Il aurait pu ajouter la lutte contre la pédocriminalité, une cause majeure portée aujourd’hui par les partisans de la réglementation européenne CSA, en débat depuis 2022, et qui vise cette fois les services de messagerie chiffrée comme Signal, Telegram, ou WhatsApp.
En 2016, un an après la tribune de François Molins, le directeur général de la DGSI Patrick Calvar témoignait devant Commission de la défense nationale et des forces armées. Le commissaire mettait lui aussi en cause l’obstacle du chiffrement de bout en bout des communications au sein des groupes terroristes : « nous nous heurtons à un problème bien connu et qui va grandissant : celui du chiffrement. »
En 2015, le FBI avait rencontré les mêmes difficultés lors des attentats de San Bernardino. Les enquêteurs, en possession du téléphone d’un des terroristes, étaient incapables de « casser » le chiffrement qui protégeaient ses données. Sollicité par la justice, Apple refusa de mettre au point une mise à jour de son logiciel utilisant une faille de son système d’exploitation et sa propre signature de code pour donner un accès aux mots de passe du terroriste.

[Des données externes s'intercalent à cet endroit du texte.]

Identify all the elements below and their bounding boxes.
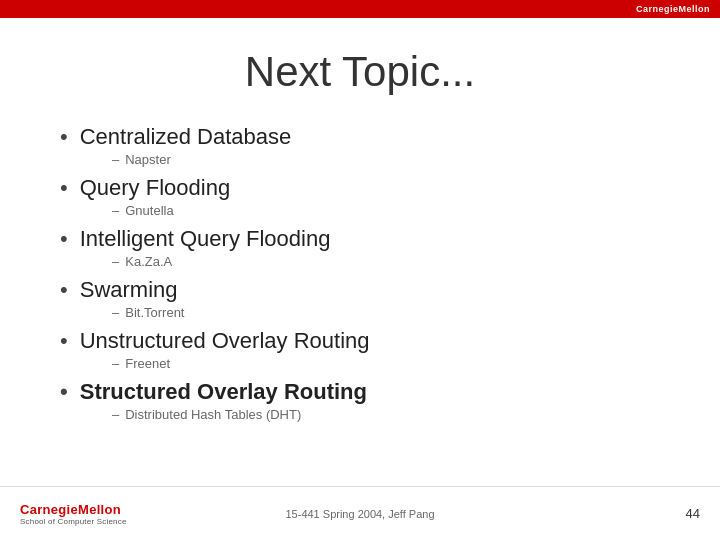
bullet-item: •Swarming–Bit.Torrent	[60, 277, 660, 320]
bullet-label: Unstructured Overlay Routing	[80, 328, 370, 354]
sub-label: Freenet	[125, 356, 170, 371]
bullet-label: Intelligent Query Flooding	[80, 226, 331, 252]
sub-dash: –	[112, 254, 119, 269]
bullet-main-text: •Intelligent Query Flooding	[60, 226, 660, 252]
bullet-sub-item: –Distributed Hash Tables (DHT)	[112, 407, 660, 422]
sub-label: Napster	[125, 152, 171, 167]
bullet-sub-item: –Napster	[112, 152, 660, 167]
bullet-label: Swarming	[80, 277, 178, 303]
sub-label: Ka.Za.A	[125, 254, 172, 269]
sub-dash: –	[112, 152, 119, 167]
bullet-dot: •	[60, 124, 68, 150]
content-area: Next Topic... •Centralized Database–Naps…	[0, 18, 720, 486]
footer-center-text: 15-441 Spring 2004, Jeff Pang	[285, 508, 434, 520]
sub-label: Bit.Torrent	[125, 305, 184, 320]
bullet-sub-item: –Freenet	[112, 356, 660, 371]
top-bar: CarnegieMellon	[0, 0, 720, 18]
bullet-item: •Centralized Database–Napster	[60, 124, 660, 167]
sub-label: Distributed Hash Tables (DHT)	[125, 407, 301, 422]
slide-title: Next Topic...	[60, 48, 660, 96]
bullet-main-text: •Unstructured Overlay Routing	[60, 328, 660, 354]
bullet-item: •Query Flooding–Gnutella	[60, 175, 660, 218]
top-bar-logo: CarnegieMellon	[636, 4, 710, 14]
bullet-sub-item: –Gnutella	[112, 203, 660, 218]
bullet-label: Query Flooding	[80, 175, 230, 201]
bullet-main-text: •Query Flooding	[60, 175, 660, 201]
sub-dash: –	[112, 305, 119, 320]
bullet-dot: •	[60, 175, 68, 201]
footer-logo-area: CarnegieMellon School of Computer Scienc…	[20, 502, 127, 526]
sub-label: Gnutella	[125, 203, 173, 218]
bullet-main-text: •Centralized Database	[60, 124, 660, 150]
bullet-dot: •	[60, 328, 68, 354]
bullet-dot: •	[60, 277, 68, 303]
bullet-item: •Unstructured Overlay Routing–Freenet	[60, 328, 660, 371]
bullet-dot: •	[60, 226, 68, 252]
footer-page-number: 44	[686, 506, 700, 521]
bullet-dot: •	[60, 379, 68, 405]
sub-dash: –	[112, 356, 119, 371]
bullet-label: Centralized Database	[80, 124, 292, 150]
slide: CarnegieMellon Next Topic... •Centralize…	[0, 0, 720, 540]
footer: CarnegieMellon School of Computer Scienc…	[0, 486, 720, 540]
sub-dash: –	[112, 203, 119, 218]
bullet-main-text: •Structured Overlay Routing	[60, 379, 660, 405]
footer-logo-cmu: CarnegieMellon	[20, 502, 121, 517]
bullet-label: Structured Overlay Routing	[80, 379, 367, 405]
bullet-sub-item: –Ka.Za.A	[112, 254, 660, 269]
bullet-sub-item: –Bit.Torrent	[112, 305, 660, 320]
footer-logo-sub: School of Computer Science	[20, 517, 127, 526]
bullet-list: •Centralized Database–Napster•Query Floo…	[60, 124, 660, 476]
bullet-main-text: •Swarming	[60, 277, 660, 303]
bullet-item: •Intelligent Query Flooding–Ka.Za.A	[60, 226, 660, 269]
sub-dash: –	[112, 407, 119, 422]
bullet-item: •Structured Overlay Routing–Distributed …	[60, 379, 660, 422]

Un compromis entre plus ou moins de sécurité
Pourquoi un tel refus ? Parce qu’aux yeux des spécialistes de la cryptologie et de la sécurité informatique, créer volontairement une « porte dérobée » ( ou backdoor) dans un système de chiffrement est une aberration. L’un des plus éminents experts en cybersécurité, Bruce Schneier, rappellera ainsi qu’« il n’existe aucun moyen de donner cette capacité au FBI sans affaiblir le chiffrement face à tous les adversaires ». Un avis partagé par Guillaume Poupart, qui considère qu’une porte dérobée « est une vulnérabilité qui peut être exploitée par n’importe qui ».
Les communications chiffrées ne fonctionnent pas comme les communications sur les lignes téléphoniques classiques, sur lesquelles il est aisé pour les autorités d’intercepter en passant par les opérateurs, ni comme les pass PTT. Le chiffrement est fort, par nécessité : « un chiffrement fort signifie un chiffrement incassable. Sinon, toute faiblesse dans le chiffrement sera exploitée – par des hackers, des criminels et des gouvernements étrangers. […] Le FBI présente les backdoors comme un compromis entre sécurité et vie privée. Ce n’est pas le cas. C’est un compromis entre plus de sécurité et moins de sécurité », concluait ainsi Bruce Schneier.

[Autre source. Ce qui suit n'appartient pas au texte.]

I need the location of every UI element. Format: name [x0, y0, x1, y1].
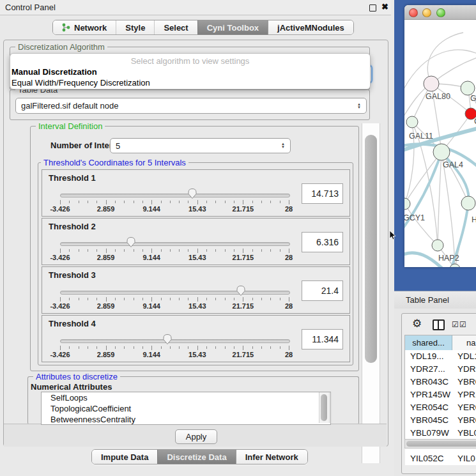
slider-tick — [134, 298, 134, 300]
network-window: GAL80GCGAL11GAL4GCY1HHAP2 — [404, 5, 476, 267]
slider-tick — [151, 249, 152, 253]
gear-icon[interactable]: ⚙ — [412, 317, 422, 330]
tab-impute-data[interactable]: Impute Data — [92, 450, 157, 464]
minimize-traffic-light[interactable] — [422, 8, 431, 17]
cyni-toolbox-panel: Discretization Algorithm ▲▼ Select algor… — [3, 40, 388, 447]
tab-style[interactable]: Style — [116, 20, 154, 35]
slider-tick — [280, 249, 280, 252]
list-item[interactable]: TopologicalCoefficient — [42, 403, 330, 414]
slider-track[interactable] — [60, 194, 290, 197]
table-hscrollbar-thumb[interactable] — [406, 441, 476, 447]
column-header-shared-name[interactable]: shared... — [405, 335, 452, 350]
slider-tick — [60, 297, 61, 302]
threshold-value-field[interactable]: 6.316 — [302, 232, 343, 252]
tab-discretize-data[interactable]: Discretize Data — [157, 450, 235, 464]
node-label: GAL4 — [443, 160, 463, 169]
slider-tick — [134, 346, 134, 349]
slider-thumb[interactable] — [187, 188, 197, 199]
network-canvas[interactable]: GAL80GCGAL11GAL4GCY1HHAP2 — [404, 20, 476, 267]
table-horizontal-scrollbar[interactable] — [404, 439, 476, 449]
threshold-value-field[interactable]: 14.713 — [302, 183, 343, 204]
slider-track[interactable] — [60, 291, 290, 295]
slider-tick — [270, 298, 271, 300]
table-row[interactable]: YBL079WYBL0 — [405, 427, 476, 440]
tab-cyni-toolbox-label: Cyni Toolbox — [207, 23, 259, 33]
threshold-value-field[interactable]: 21.4 — [302, 280, 343, 301]
slider-tick — [188, 298, 188, 300]
algorithm-option-equal-width[interactable]: Equal Width/Frequency Discretization — [12, 78, 150, 88]
network-node-gal80[interactable] — [424, 76, 439, 91]
bottom-tabs: Impute Data Discretize Data Infer Networ… — [91, 449, 308, 464]
tab-cyni-toolbox[interactable]: Cyni Toolbox — [197, 20, 268, 35]
slider-thumb[interactable] — [162, 334, 173, 345]
zoom-traffic-light[interactable] — [436, 8, 445, 17]
table-row[interactable]: YBR045CYBR0 — [405, 414, 476, 427]
numerical-attributes-list[interactable]: SelfLoopsTopologicalCoefficientBetweenne… — [41, 392, 331, 425]
tab-infer-network[interactable]: Infer Network — [236, 450, 307, 464]
slider-tick-label: 2.859 — [97, 351, 115, 358]
threshold-value-field[interactable]: 11.344 — [302, 329, 343, 349]
slider-track[interactable] — [60, 242, 290, 246]
slider-tick — [225, 201, 226, 203]
slider-tick — [261, 201, 262, 203]
table-row[interactable]: YER054CYER0 — [405, 401, 476, 414]
slider-tick — [96, 298, 97, 300]
cell-name: YDR2 — [457, 363, 476, 376]
table-row[interactable]: YDR27...YDR2 — [405, 363, 476, 376]
apply-button[interactable]: Apply — [175, 429, 217, 444]
close-traffic-light[interactable] — [409, 8, 418, 17]
network-node-gal4[interactable] — [433, 144, 450, 160]
stepper-icon: ▲▼ — [353, 103, 361, 109]
slider-tick — [234, 249, 234, 252]
slider-thumb[interactable] — [126, 236, 136, 248]
slider-tick — [151, 346, 152, 350]
float-window-icon[interactable] — [369, 4, 376, 12]
slider-tick — [197, 249, 198, 253]
slider-tick — [88, 346, 88, 349]
list-item[interactable]: BetweennessCentrality — [42, 414, 330, 425]
network-window-titlebar[interactable] — [404, 5, 476, 20]
slider-tick — [215, 249, 216, 252]
attributes-group-title: Attributes to discretize — [33, 372, 120, 381]
slider-tick — [289, 200, 289, 204]
attributes-list-scrollbar[interactable] — [319, 392, 330, 423]
checkbox-icon[interactable]: ☑ — [452, 320, 459, 329]
panel-scrollbar[interactable] — [362, 123, 380, 463]
tab-jactivemnodules[interactable]: jActiveMNodules — [268, 20, 353, 35]
table-panel-titlebar[interactable]: Table Panel — [394, 291, 476, 309]
list-item[interactable]: SelfLoops — [42, 392, 330, 403]
network-node-hap2[interactable] — [432, 240, 443, 251]
network-node-gcy1[interactable] — [404, 198, 410, 210]
network-node-h[interactable] — [461, 196, 475, 210]
tab-select[interactable]: Select — [154, 20, 197, 35]
slider-track[interactable] — [60, 339, 290, 343]
table-data-combobox[interactable]: galFiltered.sif default node ▲▼ — [15, 98, 367, 114]
table-row[interactable]: YPR145WYPR1 — [405, 388, 476, 401]
columns-icon[interactable] — [433, 319, 445, 330]
node-label: H — [472, 215, 476, 224]
algorithm-option-manual[interactable]: Manual Discretization — [12, 67, 97, 77]
slider-tick — [243, 346, 243, 350]
attributes-scrollbar-thumb[interactable] — [321, 394, 327, 421]
apply-bar: Apply — [4, 424, 387, 447]
checkbox-icon[interactable]: ☑ — [459, 320, 466, 329]
table-panel-title: Table Panel — [406, 295, 449, 305]
network-node-gal11[interactable] — [406, 116, 418, 128]
node-table: shared... na YDL19...YDL1YDR27...YDR2YBR… — [404, 335, 476, 439]
num-intervals-combobox[interactable]: 5 ▲▼ — [110, 138, 291, 153]
slider-tick-label: -3.426 — [50, 302, 70, 310]
slider-tick — [60, 346, 61, 350]
table-row[interactable]: YDL19...YDL1 — [405, 350, 476, 363]
slider-tick — [124, 249, 125, 252]
close-icon[interactable]: ✖ — [381, 2, 388, 12]
network-node-g[interactable] — [461, 81, 475, 95]
tab-network[interactable]: Network — [53, 20, 116, 35]
threshold-box: Threshold 2-3.4262.8599.14415.4321.71528… — [42, 218, 350, 265]
table-row[interactable]: YIL052CYIL0 — [405, 452, 476, 465]
slider-thumb[interactable] — [236, 285, 246, 296]
table-row[interactable]: YBR043CYBR0 — [405, 376, 476, 388]
slider-tick — [225, 298, 226, 300]
cell-name: YBR0 — [457, 414, 476, 427]
column-header-name[interactable]: na — [452, 335, 476, 350]
panel-scrollbar-thumb[interactable] — [365, 135, 377, 363]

Ce débat entre partisans de la sécurité nationale et partisans de la confidentialité des échanges est ouvert à chaque attentat, ou bien plus récemment avec le règlement européen CSA dont l’objectif, plus que louable, est la lutte contre la pédocriminalité. Les services de messagerie chiffrée sont en effet sommés, dans ce projet de règlement, de « détecter » les contenus illicites sur leurs plateformes, « indépendamment des technologies utilisées par les fournisseurs concernés » mais sans pour autant renoncer au chiffrement que les législateurs reconnaissent par ailleurs être « un outil important pour garantir la sécurité et la confidentialité des communications des utilisateurs, y compris les communications des enfants. »

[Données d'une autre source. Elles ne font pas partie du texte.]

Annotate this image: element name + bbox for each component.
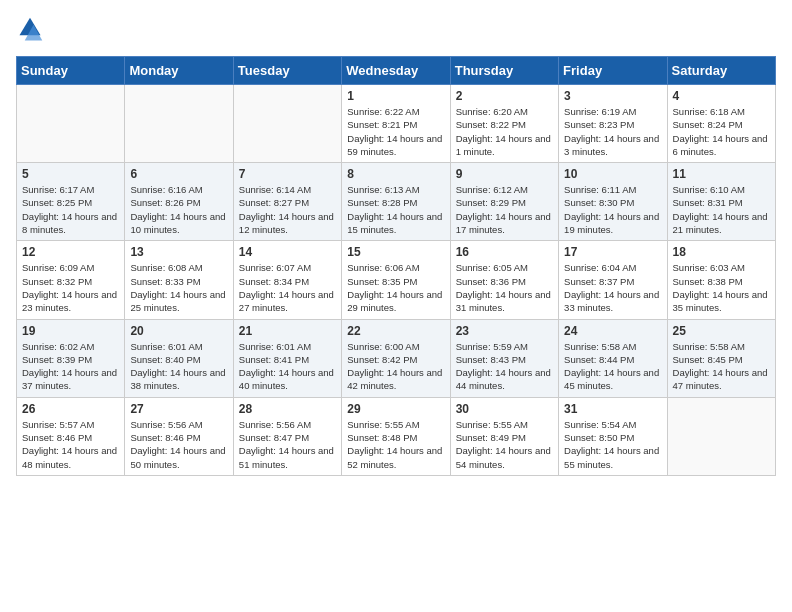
calendar-cell-11: 11Sunrise: 6:10 AMSunset: 8:31 PMDayligh…: [667, 163, 775, 241]
calendar-cell-empty: [125, 85, 233, 163]
cell-info: Sunrise: 6:00 AMSunset: 8:42 PMDaylight:…: [347, 340, 444, 393]
calendar-cell-24: 24Sunrise: 5:58 AMSunset: 8:44 PMDayligh…: [559, 319, 667, 397]
col-header-wednesday: Wednesday: [342, 57, 450, 85]
calendar-cell-15: 15Sunrise: 6:06 AMSunset: 8:35 PMDayligh…: [342, 241, 450, 319]
cell-info: Sunrise: 6:10 AMSunset: 8:31 PMDaylight:…: [673, 183, 770, 236]
col-header-saturday: Saturday: [667, 57, 775, 85]
calendar-week-2: 5Sunrise: 6:17 AMSunset: 8:25 PMDaylight…: [17, 163, 776, 241]
calendar-cell-empty: [667, 397, 775, 475]
cell-info: Sunrise: 5:58 AMSunset: 8:44 PMDaylight:…: [564, 340, 661, 393]
day-number: 17: [564, 245, 661, 259]
calendar-week-4: 19Sunrise: 6:02 AMSunset: 8:39 PMDayligh…: [17, 319, 776, 397]
cell-info: Sunrise: 5:54 AMSunset: 8:50 PMDaylight:…: [564, 418, 661, 471]
calendar-cell-28: 28Sunrise: 5:56 AMSunset: 8:47 PMDayligh…: [233, 397, 341, 475]
calendar-cell-21: 21Sunrise: 6:01 AMSunset: 8:41 PMDayligh…: [233, 319, 341, 397]
col-header-tuesday: Tuesday: [233, 57, 341, 85]
calendar-cell-empty: [17, 85, 125, 163]
cell-info: Sunrise: 6:17 AMSunset: 8:25 PMDaylight:…: [22, 183, 119, 236]
cell-info: Sunrise: 5:55 AMSunset: 8:48 PMDaylight:…: [347, 418, 444, 471]
cell-info: Sunrise: 6:11 AMSunset: 8:30 PMDaylight:…: [564, 183, 661, 236]
cell-info: Sunrise: 6:08 AMSunset: 8:33 PMDaylight:…: [130, 261, 227, 314]
cell-info: Sunrise: 6:05 AMSunset: 8:36 PMDaylight:…: [456, 261, 553, 314]
calendar-cell-29: 29Sunrise: 5:55 AMSunset: 8:48 PMDayligh…: [342, 397, 450, 475]
day-number: 9: [456, 167, 553, 181]
day-number: 1: [347, 89, 444, 103]
day-number: 8: [347, 167, 444, 181]
calendar-cell-20: 20Sunrise: 6:01 AMSunset: 8:40 PMDayligh…: [125, 319, 233, 397]
day-number: 16: [456, 245, 553, 259]
col-header-friday: Friday: [559, 57, 667, 85]
cell-info: Sunrise: 6:07 AMSunset: 8:34 PMDaylight:…: [239, 261, 336, 314]
day-number: 31: [564, 402, 661, 416]
cell-info: Sunrise: 6:02 AMSunset: 8:39 PMDaylight:…: [22, 340, 119, 393]
calendar-cell-12: 12Sunrise: 6:09 AMSunset: 8:32 PMDayligh…: [17, 241, 125, 319]
calendar-cell-3: 3Sunrise: 6:19 AMSunset: 8:23 PMDaylight…: [559, 85, 667, 163]
cell-info: Sunrise: 5:57 AMSunset: 8:46 PMDaylight:…: [22, 418, 119, 471]
day-number: 14: [239, 245, 336, 259]
day-number: 6: [130, 167, 227, 181]
cell-info: Sunrise: 6:12 AMSunset: 8:29 PMDaylight:…: [456, 183, 553, 236]
calendar-cell-4: 4Sunrise: 6:18 AMSunset: 8:24 PMDaylight…: [667, 85, 775, 163]
day-number: 20: [130, 324, 227, 338]
col-header-monday: Monday: [125, 57, 233, 85]
logo-icon: [16, 16, 44, 44]
calendar-cell-16: 16Sunrise: 6:05 AMSunset: 8:36 PMDayligh…: [450, 241, 558, 319]
cell-info: Sunrise: 6:04 AMSunset: 8:37 PMDaylight:…: [564, 261, 661, 314]
day-number: 5: [22, 167, 119, 181]
cell-info: Sunrise: 5:55 AMSunset: 8:49 PMDaylight:…: [456, 418, 553, 471]
cell-info: Sunrise: 6:16 AMSunset: 8:26 PMDaylight:…: [130, 183, 227, 236]
day-number: 28: [239, 402, 336, 416]
calendar-cell-6: 6Sunrise: 6:16 AMSunset: 8:26 PMDaylight…: [125, 163, 233, 241]
day-number: 26: [22, 402, 119, 416]
calendar-cell-31: 31Sunrise: 5:54 AMSunset: 8:50 PMDayligh…: [559, 397, 667, 475]
calendar-cell-8: 8Sunrise: 6:13 AMSunset: 8:28 PMDaylight…: [342, 163, 450, 241]
day-number: 30: [456, 402, 553, 416]
day-number: 7: [239, 167, 336, 181]
calendar-cell-5: 5Sunrise: 6:17 AMSunset: 8:25 PMDaylight…: [17, 163, 125, 241]
calendar-cell-27: 27Sunrise: 5:56 AMSunset: 8:46 PMDayligh…: [125, 397, 233, 475]
calendar-cell-1: 1Sunrise: 6:22 AMSunset: 8:21 PMDaylight…: [342, 85, 450, 163]
calendar-cell-18: 18Sunrise: 6:03 AMSunset: 8:38 PMDayligh…: [667, 241, 775, 319]
calendar-week-5: 26Sunrise: 5:57 AMSunset: 8:46 PMDayligh…: [17, 397, 776, 475]
day-number: 29: [347, 402, 444, 416]
cell-info: Sunrise: 6:03 AMSunset: 8:38 PMDaylight:…: [673, 261, 770, 314]
calendar-week-3: 12Sunrise: 6:09 AMSunset: 8:32 PMDayligh…: [17, 241, 776, 319]
calendar-cell-30: 30Sunrise: 5:55 AMSunset: 8:49 PMDayligh…: [450, 397, 558, 475]
cell-info: Sunrise: 6:19 AMSunset: 8:23 PMDaylight:…: [564, 105, 661, 158]
day-number: 15: [347, 245, 444, 259]
day-number: 3: [564, 89, 661, 103]
calendar-cell-23: 23Sunrise: 5:59 AMSunset: 8:43 PMDayligh…: [450, 319, 558, 397]
cell-info: Sunrise: 6:20 AMSunset: 8:22 PMDaylight:…: [456, 105, 553, 158]
day-number: 12: [22, 245, 119, 259]
calendar-table: SundayMondayTuesdayWednesdayThursdayFrid…: [16, 56, 776, 476]
logo: [16, 16, 48, 44]
cell-info: Sunrise: 5:56 AMSunset: 8:47 PMDaylight:…: [239, 418, 336, 471]
cell-info: Sunrise: 6:01 AMSunset: 8:41 PMDaylight:…: [239, 340, 336, 393]
calendar-cell-14: 14Sunrise: 6:07 AMSunset: 8:34 PMDayligh…: [233, 241, 341, 319]
cell-info: Sunrise: 6:06 AMSunset: 8:35 PMDaylight:…: [347, 261, 444, 314]
day-number: 22: [347, 324, 444, 338]
calendar-week-1: 1Sunrise: 6:22 AMSunset: 8:21 PMDaylight…: [17, 85, 776, 163]
day-number: 11: [673, 167, 770, 181]
day-number: 27: [130, 402, 227, 416]
calendar-cell-empty: [233, 85, 341, 163]
cell-info: Sunrise: 5:56 AMSunset: 8:46 PMDaylight:…: [130, 418, 227, 471]
calendar-cell-13: 13Sunrise: 6:08 AMSunset: 8:33 PMDayligh…: [125, 241, 233, 319]
calendar-cell-10: 10Sunrise: 6:11 AMSunset: 8:30 PMDayligh…: [559, 163, 667, 241]
cell-info: Sunrise: 6:22 AMSunset: 8:21 PMDaylight:…: [347, 105, 444, 158]
day-number: 4: [673, 89, 770, 103]
calendar-cell-25: 25Sunrise: 5:58 AMSunset: 8:45 PMDayligh…: [667, 319, 775, 397]
calendar-cell-2: 2Sunrise: 6:20 AMSunset: 8:22 PMDaylight…: [450, 85, 558, 163]
calendar-cell-26: 26Sunrise: 5:57 AMSunset: 8:46 PMDayligh…: [17, 397, 125, 475]
calendar-cell-9: 9Sunrise: 6:12 AMSunset: 8:29 PMDaylight…: [450, 163, 558, 241]
cell-info: Sunrise: 5:58 AMSunset: 8:45 PMDaylight:…: [673, 340, 770, 393]
cell-info: Sunrise: 6:09 AMSunset: 8:32 PMDaylight:…: [22, 261, 119, 314]
day-number: 25: [673, 324, 770, 338]
page-header: [16, 16, 776, 44]
cell-info: Sunrise: 6:13 AMSunset: 8:28 PMDaylight:…: [347, 183, 444, 236]
day-number: 13: [130, 245, 227, 259]
col-header-sunday: Sunday: [17, 57, 125, 85]
day-number: 21: [239, 324, 336, 338]
calendar-header-row: SundayMondayTuesdayWednesdayThursdayFrid…: [17, 57, 776, 85]
calendar-cell-7: 7Sunrise: 6:14 AMSunset: 8:27 PMDaylight…: [233, 163, 341, 241]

Cette injonction contradictoire est insurmontable, puisque le propre du chiffrement de bout en bout est de garantir que seuls l’émetteur et le destinataire du message puissent le lire, contrairement aux modes de communication classiques où l’opérateur privé indiscret (ou bien les services d’État abusifs) peuvent aisément consulter des échanges à l’insu de leurs correspondants.
La pierre angulaire de notre sécurité informatique
Depuis l’invention du Data Encryption Standard (DES) en 1975 par les équipes d’IBM pour la protection des données bancaires, ou encore la découverte des clés publiques et privées en 1976 par Whitfield Diffie et Martin Hellmanle, le chiffrement de bout en bout s’est lentement généralisé au point de constituer aujourd’hui la pierre angulaire de notre sécurité informatique. La cryptographie n’est plus le pré carré de la diplomatie et du renseignement. Elle garantit la confidentialité des échanges de milliards d’individus dans le monde, qu’ils soient journalistes, fonctionnaires, avocats, médecins, lanceurs d’alerte, militaires, hommes politiques ou simples citoyens.
Avec la numérisation de nos sociétés, la présence exponentielle des données critiques en circulation, le chiffrement de bout en bout est en effet loin d’apporter « un bénéfice marginal », comme le pensait François Molins. Bien au contraire, « il n’a jamais été aussi vital pour la sécurité nationale et la confidentialité des citoyens dans le monde entier », rappelait le service de messagerie Signal. Une réalité qu’a bien comprise la Cour Européenne des Droits de l’Homme (CEDH) en donnant raison à un ressortissant russe contre la volonté du FSB d’accéder aux clés de chiffrement de Telegram.
En 1984 avait lieu à Paris le premier congrès de cryptographie. Quarante ans plus tard, la France héberge une des communautés les plus reconnues en matière de cryptographie, que ce soit dans la recherche fondamentale avec des figures internationales au sein de l’ENS comme Jacques Stern et David Pointcheval, ou bien dans la Tech avec des entreprises comme Tanker, Linear ou encore les messageries Olvid et Citadel. Ce sont aussi des Français qui ont trouvé une faille dans le système de téléphonie chiffrée EncroChat, très prisé par les groupes criminels du monde entier, et qui ont permis l’arrestation de 6500 mafieux. Nul doute que de cet écosystème pourrait aussi émerger des sociétés plus « offensives », à même d’offrir des solutions d’interception à la justice, sans pour autant affaiblir nos capacités de chiffrement ou avoir recours à des entreprises étrangères régulièrement objets de scandale. Mais en a-t-on seulement la volonté politique ?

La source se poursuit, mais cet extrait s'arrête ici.